April 18, 2003- Workers in the City of Behshahr, Mazandaran
Province, Iran staged an angry protest on Wednesday, April 16, 2003.
The protest was initiated by the textile workers at the “Behshahr’
Chintz-making” factory against the withholding of their wages over
the past 26 months and soon was joined by nearly 30,000 workers from
textile and other sectors as well as the city’s residents at large
(the official estimate was 10,000 but even the head of the
state-affiliated Workers’ House in Mazandaran province acknowledged
that the number of protesters were nearly 30,000). This was not the
first protest by textile workers since the company’s management and
the state’s authorities did not fulfill their promises, as the
result of that angry and frustrated workers were left with no choice
but to stage a number of street protests and rallies. The
protesters faced harsh attacks by security forces, in which tear gas
and other weapons were used against them. Workers vowed if they
don’t receive prompt response from the authorities, they would soon
launch further protests and strikes.
Behshahr workers are not alone in their struggle for payment of
delayed wages. According to the 2002 survey by the International
Confederation of Free Trade Unions at least one million workers in
Iran have not been receiving their wages ranging from two to 36
months. Sit-ins, Strike actions, demonstrations and blockage of
roads are some of the methods used by protesting workers in their
struggles against delayed payment of wages and for improved working
conditions and better social and income security programs. Workers
are fed up with lack of any accountability from officials and the
violent treatment they continuously receive by the security forces
and thus are expanding and intensifying their protests in any ways
they possibly can.
Workers in Iran are facing many
challenges in their struggles for the realization of their rights
and demands.
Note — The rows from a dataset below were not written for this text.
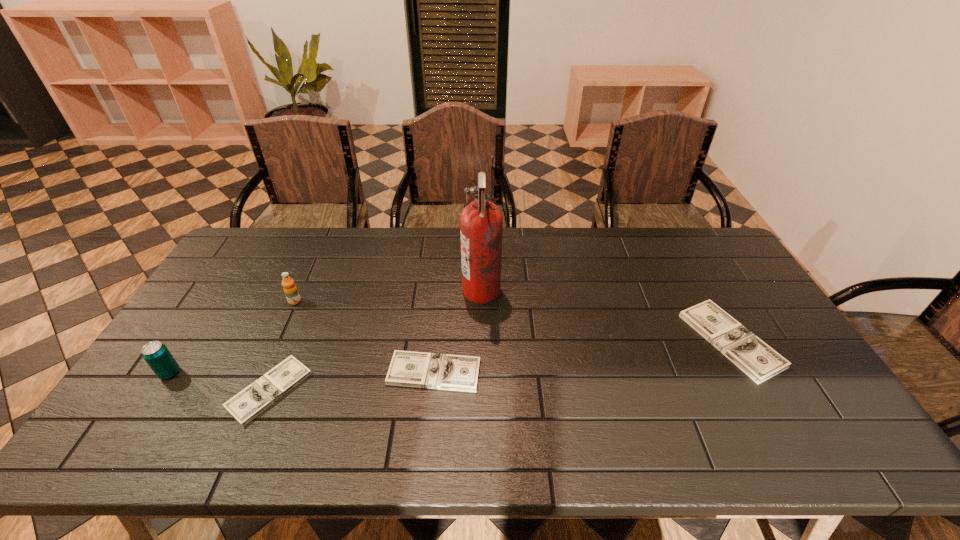 Locate an element on the screen. The height and width of the screenshot is (540, 960). the shortest object is located at coordinates (246, 405).

This screenshot has height=540, width=960. In order to click on the leftmost dollar in this screenshot , I will do `click(246, 405)`.

Locate an element on the screen. The width and height of the screenshot is (960, 540). the second dollar from left to right is located at coordinates (411, 369).

This screenshot has height=540, width=960. I want to click on the second tallest dollar, so click(411, 369).

Locate an element on the screen. This screenshot has height=540, width=960. the rightmost dollar is located at coordinates (759, 361).

In order to click on orange juice in this screenshot , I will do `click(289, 287)`.

I want to click on beer can, so click(158, 357).

Find the location of a particular element. The height and width of the screenshot is (540, 960). the tallest object is located at coordinates (481, 223).

At what (x,y) coordinates should I click in order to perform the action: click on vacant area situated on the left of the shortest dollar. Please return your answer as a coordinate pair (x, y). Looking at the image, I should click on (178, 390).

Image resolution: width=960 pixels, height=540 pixels. I want to click on free space located 0.130m on the left of the second dollar from right to left, so click(x=339, y=373). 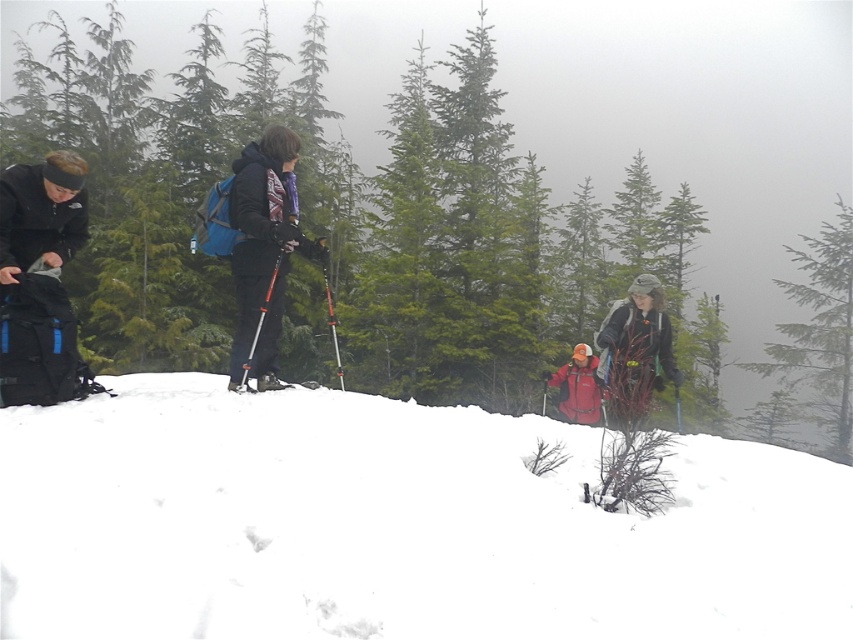 Question: Among these objects, which one is farthest from the camera?

Choices:
 (A) green matte tree at center
 (B) matte black jacket at center
 (C) matte red jacket at center

Answer: (A)

Question: Does white snow at lower left appear under matte red jacket at center?

Choices:
 (A) no
 (B) yes

Answer: (A)

Question: Is green matte tree at center to the left of black matte jacket at left from the viewer's perspective?

Choices:
 (A) yes
 (B) no

Answer: (A)

Question: Which of these objects is positioned farthest from the black matte jacket at left?

Choices:
 (A) matte red jacket at center
 (B) white snow at lower left

Answer: (A)

Question: Does white snow at lower left have a larger size compared to matte red jacket at center?

Choices:
 (A) no
 (B) yes

Answer: (B)

Question: Among these objects, which one is farthest from the camera?

Choices:
 (A) matte red jacket at center
 (B) dark gray woolen hat at right
 (C) black plastic ski pole at center

Answer: (A) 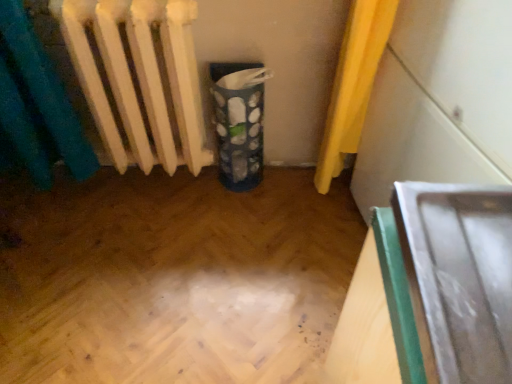 Question: Visually, is metallic silver tray at lower right, which is the second wide from right to left, positioned to the left or to the right of blue fabric recycling bin at center?

Choices:
 (A) left
 (B) right

Answer: (B)

Question: In the image, is metallic silver tray at lower right, which is the second wide from right to left, positioned in front of or behind blue fabric recycling bin at center?

Choices:
 (A) behind
 (B) front

Answer: (B)

Question: Estimate the real-world distances between objects in this image. Which object is farther from the metallic silver tray at right, which appears as the 1th wide when viewed from the right?

Choices:
 (A) metallic silver tray at lower right, which is the second wide from right to left
 (B) white matte radiator at left
 (C) blue fabric recycling bin at center

Answer: (B)

Question: Which object is positioned farthest from the white matte radiator at left?

Choices:
 (A) metallic silver tray at right, which appears as the 1th wide when viewed from the right
 (B) blue fabric recycling bin at center
 (C) metallic silver tray at lower right, which is the first wide from left to right

Answer: (C) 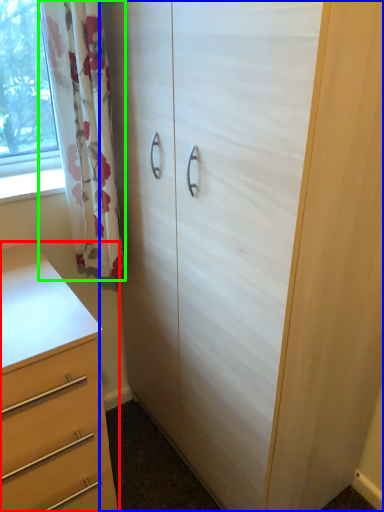 Question: Considering the real-world distances, which object is closest to chest of drawers (highlighted by a red box)? cupboard (highlighted by a blue box) or curtain (highlighted by a green box).

Choices:
 (A) cupboard
 (B) curtain

Answer: (B) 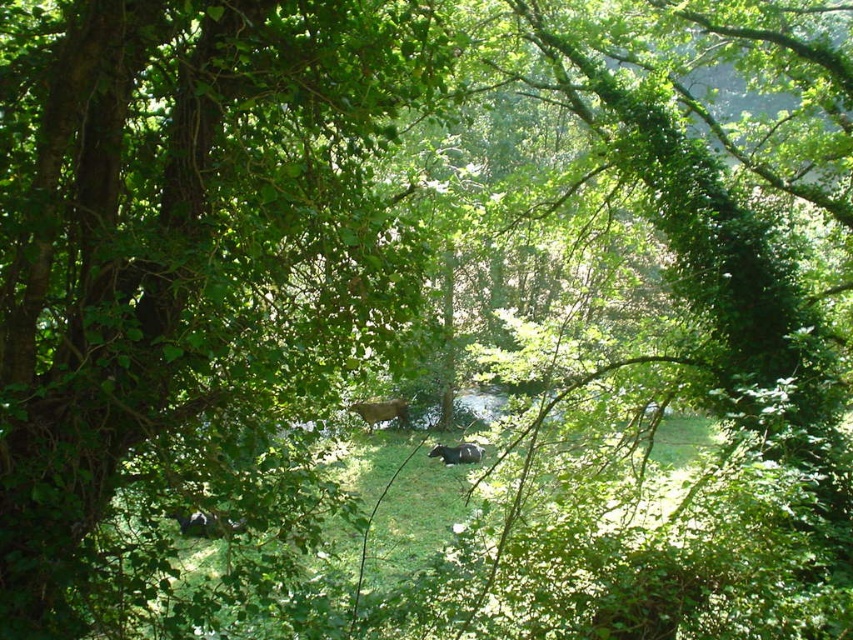 Question: Which of the following is the farthest from the observer?

Choices:
 (A) (473, 449)
 (B) (378, 417)
 (C) (56, 67)

Answer: (B)

Question: Is brown fur cow at center wider than shiny black bear at center?

Choices:
 (A) no
 (B) yes

Answer: (A)

Question: Considering the real-world distances, which object is closest to the brown fur cow at center?

Choices:
 (A) shiny black bear at center
 (B) green leafy tree at center

Answer: (A)

Question: Does brown fur cow at center have a lesser width compared to shiny black bear at center?

Choices:
 (A) no
 (B) yes

Answer: (B)

Question: Among these objects, which one is nearest to the camera?

Choices:
 (A) shiny black bear at center
 (B) brown fur cow at center
 (C) green leafy tree at center

Answer: (C)

Question: Does brown fur cow at center appear on the left side of shiny black bear at center?

Choices:
 (A) no
 (B) yes

Answer: (B) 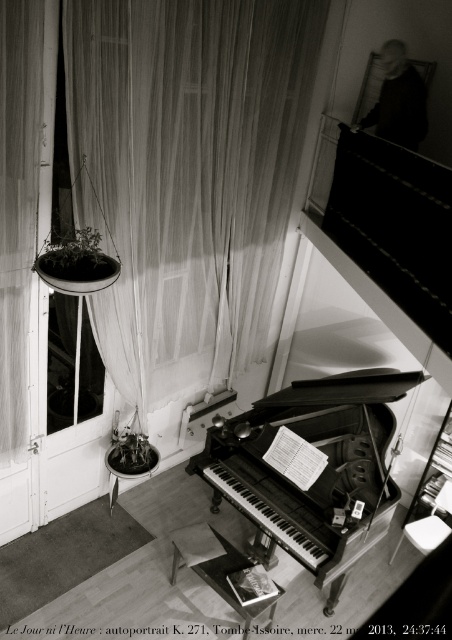 You are standing in the room looking at the grand piano. There are two points marked on the floor at coordinates point (269,538) and point (85,362). If you were to walk from the grand piano towards the entrance of the room, which point would you pass over first?

Point (269,538) is in front of point (85,362), so you would pass over point (269,538) first when walking from the grand piano towards the entrance. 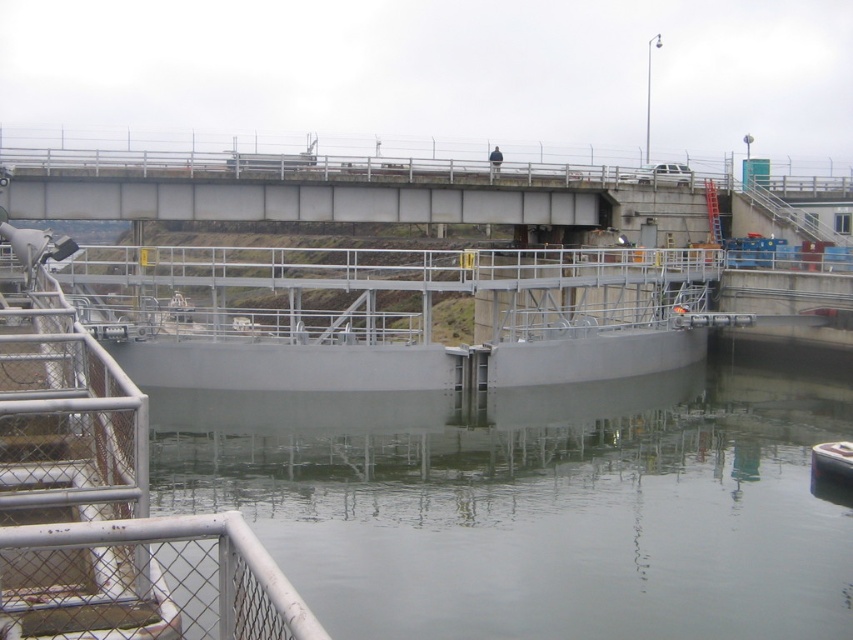 You are a boat operator who needs to navigate the metallic gray boat at lower right through the gray metallic water at center. Based on the scene, can the boat pass through the water area safely?

The gray metallic water at center is much taller than the metallic gray boat at lower right, so the boat can pass through safely as there is sufficient height clearance.

You are a tour guide explaining the lock system to visitors. You point to the gray metallic water at center and the metallic gray boat at lower right. Which object is nearer to the visitors standing on the platform?

The gray metallic water at center is closer to the visitors than the metallic gray boat at lower right. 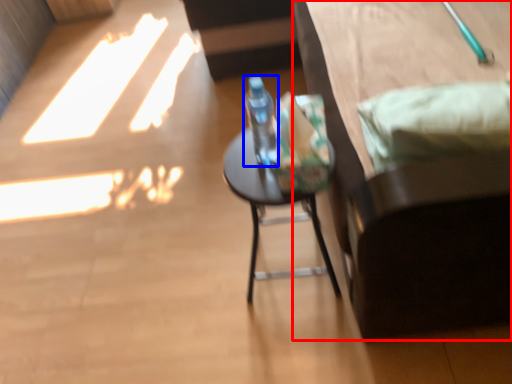 Question: Which object is further to the camera taking this photo, furniture (highlighted by a red box) or bottle (highlighted by a blue box)?

Choices:
 (A) furniture
 (B) bottle

Answer: (B) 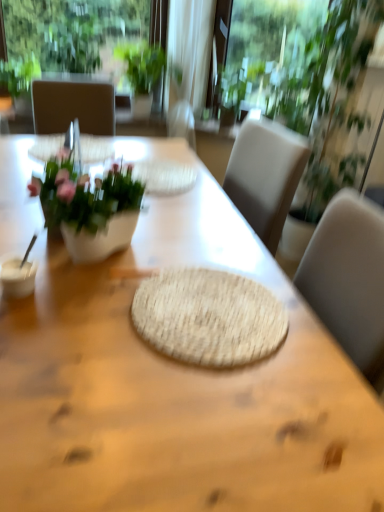 Question: Is point (349, 38) positioned closer to the camera than point (114, 25)?

Choices:
 (A) closer
 (B) farther

Answer: (A)

Question: From the image's perspective, is green leafy plant at upper right, positioned as the 1th houseplant in right-to-left order, located above or below transparent glass window at upper center?

Choices:
 (A) below
 (B) above

Answer: (A)

Question: Which is nearer to the white glossy vase at left?

Choices:
 (A) natural woven placemat at center
 (B) green leafy plant at upper center, which is the second houseplant from right to left
 (C) transparent glass window at upper center
 (D) natural woven mat at center
 (E) transparent glass window screen at upper center

Answer: (A)

Question: Estimate the real-world distances between objects in this image. Which object is closer to the white glossy vase at left?

Choices:
 (A) natural woven placemat at center
 (B) green leafy plant at upper left, arranged as the first houseplant when viewed from the left
 (C) natural woven mat at center
 (D) green leafy plant at upper right, positioned as the 1th houseplant in right-to-left order
 (E) green leafy plant at upper center, acting as the second houseplant starting from the left

Answer: (A) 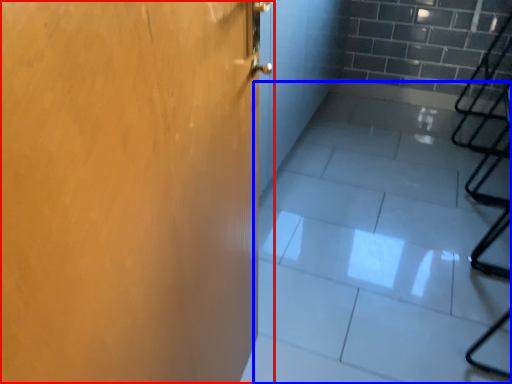 Question: Among these objects, which one is nearest to the camera, door (highlighted by a red box) or concrete (highlighted by a blue box)?

Choices:
 (A) door
 (B) concrete

Answer: (A)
One of the main barriers is the Islamic Republic of
Iran’s repressive and anti-worker labour law, policies and
practices, which encompass lack of the right to organize free and
independent workers’ organizations and the right to strike,
persecution of labour activists and political opponents, lay offs,
cut backs, and privatizations and deregulations in pursuit of the
“economic structural adjustment” policies of the international
Monetary Fund, World Bank and global and national corporations.